I am now begging for the paid services and requesting if i need to pay additional support to get the services back up. please let me know. I am not getting any feedback from you please.
@rlamana @rubengarcia0510 @RuslanT @relston @Rohit-Ranjane
anyone who can help us please we are completely stuck
Hello. I take note from your suggestions and resolve the problem
I don’t understand. Do you mean you have resolved the problem or you are working on it. Please clarify and thank you very much for getting back to me on this.
I truely appreciate your feedback and help.
@Hebifa.Rafiki I will follow up with you on the support ticket.
Support tickets are the best escalation path for issues related to infrastructure.
For guidance on how to use Okteto, or how to troubleshoot your application, I recommend that you continue to use this forum. Okteto community and technical staff will do our best to help you, but there is no SLA on the response in forums.
Regarding your support question, the Starter Pro plan includes US business-hours ticket support, Monday to Friday (excluding US holidays). Extended support hours and response SLAs are available as part of our Scale and Enterprise plans.
Yes. I’ve resolve the problem
I have noted this and will engage you on the support ticket. Thank you
Thank you. Let me validate this and revert back.
A few other things to try that might help you here:
- Split the “training” phase from the “running” phase: This way, even if the training fails, your application can be online.
- Save the progress of your training: Don’t assume that the pod will be active for X hours. A lot of things can happen that will make your pod exit (e.g. node being too full, pod running out of memory, network failures, etc). This is a best practice for cloud services in general but it’s specially important for long-running models. Can you save the progress as a file? For this, you should set up a persistent volume, so the volume persists even if your pod goes away
- Parallelize the training across multiple pods. This could also help you make your process more resilient.
Hope this helps!
Thank you very much for this feedback.
I believe this will help us become more resilient. The only challenge is
i honestly do not know from where to begin.

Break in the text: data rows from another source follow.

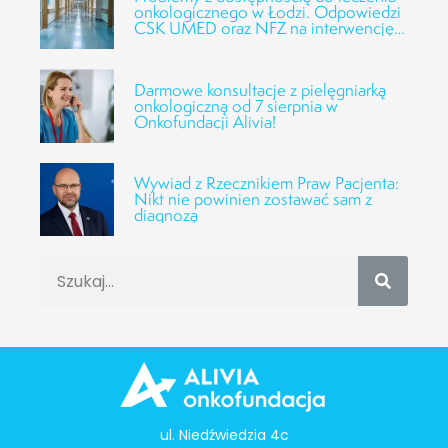
onkologicznego w Łodzi. Odpowiedzi
CSK UMED oraz NFZ na interwencję
Fundacji Alivia
Darmowe konsultacje z pielęgniarką
onkologiczną od 7 sierpnia w
Onkofundacji Alivia!
Wywiad z Rzecznikiem Praw Pacjenta:
Nikt nie powinien zostawać sam z
diagnozą
ul. Niedźwiedzia 4c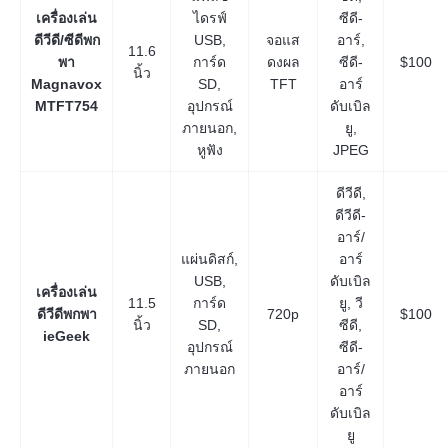
เครื่องเล่น
ไดรฟ์
ซีดี-
ดีวีดี/ซีดีพก
USB,
จอแส
อาร์,
11.6
พา
การ์ด
ดงผล
ซีดี-
$100
นิ้ว
Magnavox
SD,
TFT
อาร์
MTFT754
อุปกรณ์
ดับเบิล
ภายนอก,
ยู,
หูฟัง
JPEG
ดีวีดี,
ดีวีดี-
อาร์/
แผ่นดิสก์,
อาร์
USB,
ดับเบิล
เครื่องเล่น
11.5
การ์ด
ยู, วี
ดีวีดีพกพา
720p
$100
นิ้ว
SD,
ซีดี,
ieGeek
อุปกรณ์
ซีดี-
ภายนอก
อาร์/
อาร์
ดับเบิล
ยู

- Do you have some documentation on how to do the above recommendation
from you platform so we can follow and implement? - Do you have trainings we can plan and pay for in order to make us
self sufficient? - Do you have a personnel who can walk through with us for the above
recommendation and how much would such a service cost.
The chatbot we are building and the services we are offering requires
alot of work and continous improvement and as people interact with it,
the more we get the traction and feedback we need to make it better. An
extended period of outage such as the one we have experienced has huge
negative impact on the traction we need as a team.
PLease advice on from where i can start.
Once again, thank you very much for this feedback
Regards
Thank you for the attempt.
Unfortuantely, the restart is still persistent.
Attached the logs
(Attachment okteto-rasa-log-file-02.log is missing)
I have great news that after rebuilding and restarting the pod, it took
long but now the issue is resolved.
Forgive me for the annoyance and persistence and take my sincere
appreciation for your support.
Thank you.
We don’t offer those services, since we are not experts on building RASA bots. Have you tried to reach out to the RASA community? The stuff mentioned are good practices when building Cloud services, there is nothing Okteto-specific about those.
One place to start is to use separate namespaces for the different phases of Development. Have one namespace per developer, another for training the model, etc. This will help you mitigate any failures, and prevent them from propagating to the next development stage.
Overall, is a bad practice to make your development environment available to your end users. We always recommend to our users use Okteto for all their development and testing needs, and then use something like Google Cloud or AWS for their production needs. Based on what you describe above, it sounds like you are mixing your development vs production requirements.